In some embodiments, the method is useful for detecting
inflammation in the of the photoreceptor cells, retinal ganglion
cells, RPE, Bruch's membrane, choriocapillary complex, macula, or
cornea. In some embodiments, the method is useful for detecting
oxidative damage of the photoreceptor cells, retinal ganglion
cells, RPE, Bruch's membrane, choriocapillary complex, macula, or
cornea. In some embodiments, the method is useful for detecting
pathological lesions at the RPE/choroid interface in the
macula.
[0150] In some embodiments, there is provided a method of detecting
complement-mediated injury (or detecting inflammation for example
complement-mediated inflammation) in an eye tissue of an
individual, comprising administering to the individual an effective
amount of a composition comprising a construct, wherein the
construct comprises (a) an antibody or a fragment thereof, wherein
the antibody or a fragment thereof specifically binds to Annexin
IV; and (b) a detectable moiety, wherein the presence of the
detectable moiety at the tissue is indicative of a
complement-mediated eye tissue injury (or complement-mediated
inflammation).
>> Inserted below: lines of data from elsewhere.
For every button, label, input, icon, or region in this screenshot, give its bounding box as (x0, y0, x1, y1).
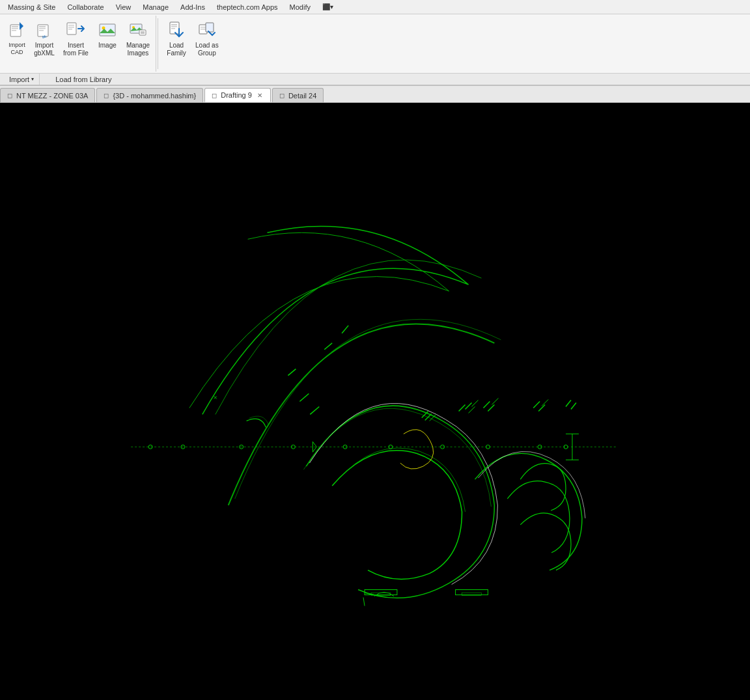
import-label: Import (9, 76, 29, 83)
svg-rect-12 (68, 29, 72, 30)
svg-rect-21 (171, 24, 177, 25)
tab-drafting-icon: ◻ (212, 92, 217, 99)
tab-3d-icon: ◻ (104, 92, 109, 99)
load-family-button[interactable]: LoadFamily (162, 17, 191, 60)
menu-view[interactable]: View (111, 2, 137, 12)
load-library-section-label: Load from Library (50, 74, 117, 85)
tab-drafting9[interactable]: ◻ Drafting 9 ✕ (204, 88, 271, 102)
svg-rect-17 (139, 30, 146, 35)
tab-drafting9-close[interactable]: ✕ (256, 92, 264, 99)
import-gbxml-button[interactable]: gb ImportgbXML (30, 17, 59, 60)
ribbon-content: ImportCAD gb I (0, 14, 750, 73)
image-label: Image (98, 42, 117, 49)
svg-rect-11 (68, 27, 74, 28)
tab-mezz-icon: ◻ (7, 92, 12, 99)
svg-rect-22 (171, 26, 177, 27)
load-family-icon (166, 20, 187, 40)
ribbon: ImportCAD gb I (0, 14, 750, 86)
menu-manage[interactable]: Manage (137, 2, 174, 12)
svg-rect-3 (12, 30, 16, 31)
svg-rect-29 (1, 103, 749, 700)
import-ribbon-group: ImportCAD gb I (3, 16, 156, 72)
tab-mezz-label: NT MEZZ - ZONE 03A (16, 92, 88, 100)
tab-detail-icon: ◻ (279, 92, 285, 99)
svg-rect-2 (12, 28, 18, 29)
import-section-label: Import ▾ (4, 74, 40, 85)
load-library-buttons: LoadFamily Lo (162, 17, 222, 70)
import-cad-icon (7, 20, 27, 40)
app-window: Massing & Site Collaborate View Manage A… (0, 0, 750, 700)
manage-images-button[interactable]: ManageImages (123, 17, 153, 60)
svg-rect-6 (39, 28, 46, 29)
svg-rect-26 (201, 27, 206, 28)
manage-images-icon (128, 20, 148, 40)
menu-icon-btn[interactable]: ⬛▾ (317, 2, 339, 12)
svg-rect-7 (39, 30, 44, 31)
load-library-ribbon-group: LoadFamily Lo (160, 16, 225, 72)
tab-3d[interactable]: ◻ {3D - mohammed.hashim} (96, 88, 203, 102)
ribbon-bottom-row: Import ▾ Load from Library (0, 73, 750, 85)
import-gbxml-label: ImportgbXML (34, 42, 55, 57)
menu-add-ins[interactable]: Add-Ins (175, 2, 210, 12)
tab-drafting9-label: Drafting 9 (221, 91, 252, 99)
menu-theptech[interactable]: theptech.com Apps (212, 2, 283, 12)
svg-rect-5 (39, 26, 46, 27)
image-icon (97, 20, 118, 40)
load-as-group-button[interactable]: Load asGroup (192, 17, 222, 60)
import-cad-label: ImportCAD (8, 42, 25, 56)
svg-rect-10 (68, 25, 74, 26)
manage-images-label: ManageImages (126, 42, 150, 57)
image-button[interactable]: Image (93, 17, 122, 52)
tab-detail24[interactable]: ◻ Detail 24 (272, 88, 324, 102)
menu-modify[interactable]: Modify (285, 2, 316, 12)
load-as-group-label: Load asGroup (195, 42, 219, 57)
import-buttons: ImportCAD gb I (5, 17, 153, 70)
load-library-label: Load from Library (55, 76, 111, 83)
svg-rect-23 (171, 28, 175, 29)
insert-file-icon (65, 20, 86, 40)
tab-mezz[interactable]: ◻ NT MEZZ - ZONE 03A (0, 88, 95, 102)
svg-text:gb: gb (42, 35, 47, 38)
import-arrow: ▾ (31, 76, 34, 82)
svg-rect-13 (100, 24, 115, 36)
load-family-label: LoadFamily (167, 42, 186, 57)
tab-detail24-label: Detail 24 (288, 92, 316, 100)
load-group-icon (197, 20, 217, 40)
tabs-bar: ◻ NT MEZZ - ZONE 03A ◻ {3D - mohammed.ha… (0, 86, 750, 103)
svg-rect-27 (201, 29, 206, 30)
insert-from-file-label: Insertfrom File (63, 42, 89, 57)
menu-massing-site[interactable]: Massing & Site (3, 2, 61, 12)
import-gbxml-icon: gb (34, 20, 55, 40)
import-cad-button[interactable]: ImportCAD (5, 17, 29, 59)
menubar: Massing & Site Collaborate View Manage A… (0, 0, 750, 14)
menu-collaborate[interactable]: Collaborate (62, 2, 109, 12)
insert-from-file-button[interactable]: Insertfrom File (60, 17, 92, 60)
svg-rect-28 (206, 23, 214, 32)
drawing-canvas (0, 103, 750, 700)
svg-rect-1 (12, 26, 18, 27)
tab-3d-label: {3D - mohammed.hashim} (113, 92, 196, 100)
canvas-area[interactable] (0, 103, 750, 700)
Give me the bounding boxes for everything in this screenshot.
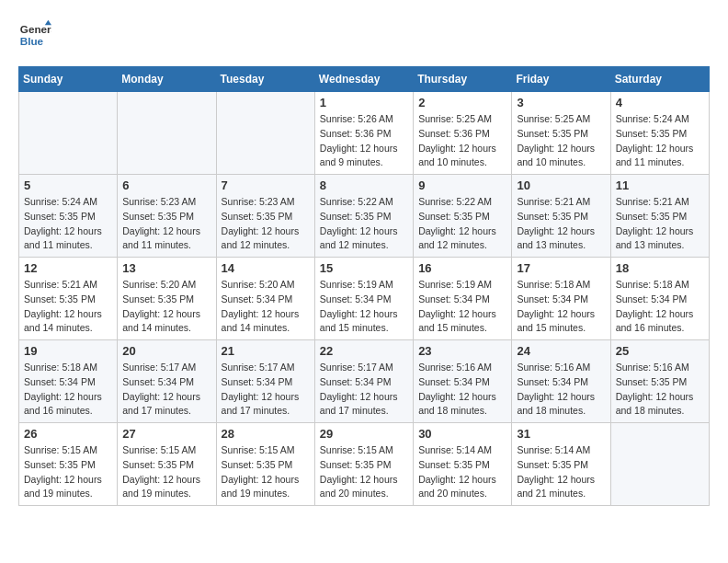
day-cell: 2Sunrise: 5:25 AM Sunset: 5:36 PM Daylig…: [414, 92, 512, 175]
day-info: Sunrise: 5:19 AM Sunset: 5:34 PM Dayligh…: [418, 278, 506, 336]
day-info: Sunrise: 5:18 AM Sunset: 5:34 PM Dayligh…: [517, 278, 605, 336]
day-info: Sunrise: 5:19 AM Sunset: 5:34 PM Dayligh…: [320, 278, 408, 336]
day-info: Sunrise: 5:14 AM Sunset: 5:35 PM Dayligh…: [418, 443, 506, 501]
day-number: 27: [122, 427, 210, 441]
day-cell: 8Sunrise: 5:22 AM Sunset: 5:35 PM Daylig…: [314, 175, 413, 258]
day-number: 29: [320, 427, 408, 441]
day-number: 26: [24, 427, 112, 441]
day-cell: 4Sunrise: 5:24 AM Sunset: 5:35 PM Daylig…: [610, 92, 709, 175]
calendar-header: SundayMondayTuesdayWednesdayThursdayFrid…: [19, 67, 710, 92]
logo: General Blue: [18, 18, 57, 52]
day-number: 22: [320, 344, 408, 358]
day-info: Sunrise: 5:17 AM Sunset: 5:34 PM Dayligh…: [122, 361, 210, 419]
day-info: Sunrise: 5:23 AM Sunset: 5:35 PM Dayligh…: [222, 195, 310, 253]
logo-icon: General Blue: [18, 18, 51, 52]
week-row-3: 12Sunrise: 5:21 AM Sunset: 5:35 PM Dayli…: [19, 258, 710, 340]
day-cell: 25Sunrise: 5:16 AM Sunset: 5:35 PM Dayli…: [610, 340, 709, 423]
day-cell: 15Sunrise: 5:19 AM Sunset: 5:34 PM Dayli…: [314, 258, 413, 340]
calendar-body: 1Sunrise: 5:26 AM Sunset: 5:36 PM Daylig…: [19, 92, 710, 506]
day-number: 7: [222, 178, 310, 192]
day-cell: 10Sunrise: 5:21 AM Sunset: 5:35 PM Dayli…: [512, 175, 610, 258]
day-number: 20: [122, 344, 210, 358]
day-info: Sunrise: 5:22 AM Sunset: 5:35 PM Dayligh…: [320, 195, 408, 253]
day-number: 18: [616, 261, 704, 275]
day-cell: 24Sunrise: 5:16 AM Sunset: 5:34 PM Dayli…: [512, 340, 610, 423]
day-cell: 17Sunrise: 5:18 AM Sunset: 5:34 PM Dayli…: [512, 258, 610, 340]
page-header: General Blue: [18, 18, 710, 52]
day-info: Sunrise: 5:26 AM Sunset: 5:36 PM Dayligh…: [320, 112, 408, 170]
day-info: Sunrise: 5:21 AM Sunset: 5:35 PM Dayligh…: [24, 278, 112, 336]
header-cell-tuesday: Tuesday: [216, 67, 314, 92]
day-number: 31: [517, 427, 605, 441]
day-number: 2: [418, 96, 506, 109]
day-cell: 16Sunrise: 5:19 AM Sunset: 5:34 PM Dayli…: [414, 258, 512, 340]
day-info: Sunrise: 5:18 AM Sunset: 5:34 PM Dayligh…: [616, 278, 704, 336]
header-cell-thursday: Thursday: [414, 67, 512, 92]
day-number: 17: [517, 261, 605, 275]
day-cell: 29Sunrise: 5:15 AM Sunset: 5:35 PM Dayli…: [314, 423, 413, 506]
day-info: Sunrise: 5:23 AM Sunset: 5:35 PM Dayligh…: [122, 195, 210, 253]
day-number: 8: [320, 178, 408, 192]
day-number: 13: [122, 261, 210, 275]
day-info: Sunrise: 5:17 AM Sunset: 5:34 PM Dayligh…: [320, 361, 408, 419]
day-info: Sunrise: 5:25 AM Sunset: 5:36 PM Dayligh…: [418, 112, 506, 170]
day-cell: 19Sunrise: 5:18 AM Sunset: 5:34 PM Dayli…: [19, 340, 118, 423]
day-info: Sunrise: 5:16 AM Sunset: 5:34 PM Dayligh…: [517, 361, 605, 419]
day-cell: 7Sunrise: 5:23 AM Sunset: 5:35 PM Daylig…: [216, 175, 314, 258]
day-number: 16: [418, 261, 506, 275]
day-number: 15: [320, 261, 408, 275]
day-cell: 20Sunrise: 5:17 AM Sunset: 5:34 PM Dayli…: [118, 340, 216, 423]
day-cell: 12Sunrise: 5:21 AM Sunset: 5:35 PM Dayli…: [19, 258, 118, 340]
week-row-4: 19Sunrise: 5:18 AM Sunset: 5:34 PM Dayli…: [19, 340, 710, 423]
day-cell: 13Sunrise: 5:20 AM Sunset: 5:35 PM Dayli…: [118, 258, 216, 340]
day-cell: 3Sunrise: 5:25 AM Sunset: 5:35 PM Daylig…: [512, 92, 610, 175]
day-cell: 31Sunrise: 5:14 AM Sunset: 5:35 PM Dayli…: [512, 423, 610, 506]
header-cell-wednesday: Wednesday: [314, 67, 413, 92]
day-info: Sunrise: 5:15 AM Sunset: 5:35 PM Dayligh…: [320, 443, 408, 501]
day-number: 10: [517, 178, 605, 192]
day-info: Sunrise: 5:25 AM Sunset: 5:35 PM Dayligh…: [517, 112, 605, 170]
day-cell: 5Sunrise: 5:24 AM Sunset: 5:35 PM Daylig…: [19, 175, 118, 258]
week-row-5: 26Sunrise: 5:15 AM Sunset: 5:35 PM Dayli…: [19, 423, 710, 506]
day-cell: 26Sunrise: 5:15 AM Sunset: 5:35 PM Dayli…: [19, 423, 118, 506]
day-info: Sunrise: 5:24 AM Sunset: 5:35 PM Dayligh…: [24, 195, 112, 253]
day-number: 9: [418, 178, 506, 192]
day-number: 19: [24, 344, 112, 358]
day-info: Sunrise: 5:15 AM Sunset: 5:35 PM Dayligh…: [24, 443, 112, 501]
day-number: 3: [517, 96, 605, 109]
header-row: SundayMondayTuesdayWednesdayThursdayFrid…: [19, 67, 710, 92]
day-cell: 28Sunrise: 5:15 AM Sunset: 5:35 PM Dayli…: [216, 423, 314, 506]
day-info: Sunrise: 5:17 AM Sunset: 5:34 PM Dayligh…: [222, 361, 310, 419]
day-info: Sunrise: 5:15 AM Sunset: 5:35 PM Dayligh…: [122, 443, 210, 501]
day-info: Sunrise: 5:14 AM Sunset: 5:35 PM Dayligh…: [517, 443, 605, 501]
day-cell: 18Sunrise: 5:18 AM Sunset: 5:34 PM Dayli…: [610, 258, 709, 340]
day-cell: 27Sunrise: 5:15 AM Sunset: 5:35 PM Dayli…: [118, 423, 216, 506]
day-number: 12: [24, 261, 112, 275]
day-info: Sunrise: 5:21 AM Sunset: 5:35 PM Dayligh…: [517, 195, 605, 253]
day-info: Sunrise: 5:16 AM Sunset: 5:35 PM Dayligh…: [616, 361, 704, 419]
header-cell-friday: Friday: [512, 67, 610, 92]
day-cell: [118, 92, 216, 175]
day-cell: 6Sunrise: 5:23 AM Sunset: 5:35 PM Daylig…: [118, 175, 216, 258]
day-info: Sunrise: 5:20 AM Sunset: 5:35 PM Dayligh…: [122, 278, 210, 336]
day-cell: 9Sunrise: 5:22 AM Sunset: 5:35 PM Daylig…: [414, 175, 512, 258]
day-number: 4: [616, 96, 704, 109]
day-info: Sunrise: 5:18 AM Sunset: 5:34 PM Dayligh…: [24, 361, 112, 419]
header-cell-saturday: Saturday: [610, 67, 709, 92]
calendar-table: SundayMondayTuesdayWednesdayThursdayFrid…: [18, 66, 710, 506]
day-cell: [610, 423, 709, 506]
header-cell-sunday: Sunday: [19, 67, 118, 92]
header-cell-monday: Monday: [118, 67, 216, 92]
day-number: 30: [418, 427, 506, 441]
week-row-2: 5Sunrise: 5:24 AM Sunset: 5:35 PM Daylig…: [19, 175, 710, 258]
day-info: Sunrise: 5:22 AM Sunset: 5:35 PM Dayligh…: [418, 195, 506, 253]
day-info: Sunrise: 5:15 AM Sunset: 5:35 PM Dayligh…: [222, 443, 310, 501]
day-number: 21: [222, 344, 310, 358]
day-info: Sunrise: 5:24 AM Sunset: 5:35 PM Dayligh…: [616, 112, 704, 170]
day-info: Sunrise: 5:21 AM Sunset: 5:35 PM Dayligh…: [616, 195, 704, 253]
day-number: 25: [616, 344, 704, 358]
day-number: 23: [418, 344, 506, 358]
day-number: 1: [320, 96, 408, 109]
week-row-1: 1Sunrise: 5:26 AM Sunset: 5:36 PM Daylig…: [19, 92, 710, 175]
day-cell: 22Sunrise: 5:17 AM Sunset: 5:34 PM Dayli…: [314, 340, 413, 423]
In some embodiments, the method further comprises
detecting the detectable moiety. In some embodiments, the antibody
or fragment thereof competitively inhibits the binding of a
pathogenic antibody (such as monoclonal antibody B4) to Annexin IV.
In some embodiments, the antibody or antibody fragment thereof
binds to the same epitope as a pathogenic antibody (such as
monoclonal antibody B4) to Annexin IV. In some embodiments, the
Annexin IV is present on the surface of a cell, a basement membrane
(e.g., Bruch's membrane), or in a pathological structure (e.g.,
drusen) in an individual that is in or adjacent to a tissue
undergoing (or is at risk of undergoing) tissue injury (such as
non-ischemic injury) and/oxidative damage. In some embodiments, the
Annexin IV is produced by a nucleated cell (such as a mammalian
cell). In some embodiments, the Annexin IV is recombinant protein.
In some embodiments, the construct is a fusion protein. In some
embodiments, the targeting moiety and the detectable moiety are
linked via a linker (such as a peptide linker). In some
embodiments, the eye tissue is the photoreceptor cell, retinal
ganglion cell, RPE, Bruch's membrane, choriocapillary complex,
macula, or cornea. In some embodiments, there is provided a method
of detecting oxidative damage in an eye tissue in an individual,
comprising administering to the individual an effective amount of a
composition comprising a construct, wherein the construct comprises
(a) an antibody or a fragment thereof, wherein the antibody or a
fragment thereof specifically binds to Annexin IV; and (b) a
detectable moiety, wherein the presence of the detectable moiety at
the tissue is indicative of a oxidative damage in the eye tissue.
In some embodiments, the method further comprises detecting the
detectable moiety. In some embodiments, the antibody or fragment
thereof competitively inhibits the binding of a pathogenic antibody
(such as monoclonal antibody B4) to Annexin IV. In some
embodiments, the antibody or antibody fragment thereof binds to the
same epitope as a pathogenic antibody (such as monoclonal antibody
B4) to Annexin IV. In some embodiments, the Annexin IV is present
on the surface of a cell, a basement membrane (e.g., Bruch's
membrane), or in a pathological structure (e.g., drusen) in an
individual that is in or adjacent to a tissue undergoing (or is at
risk of undergoing) tissue injury (such as non-ischemic injury)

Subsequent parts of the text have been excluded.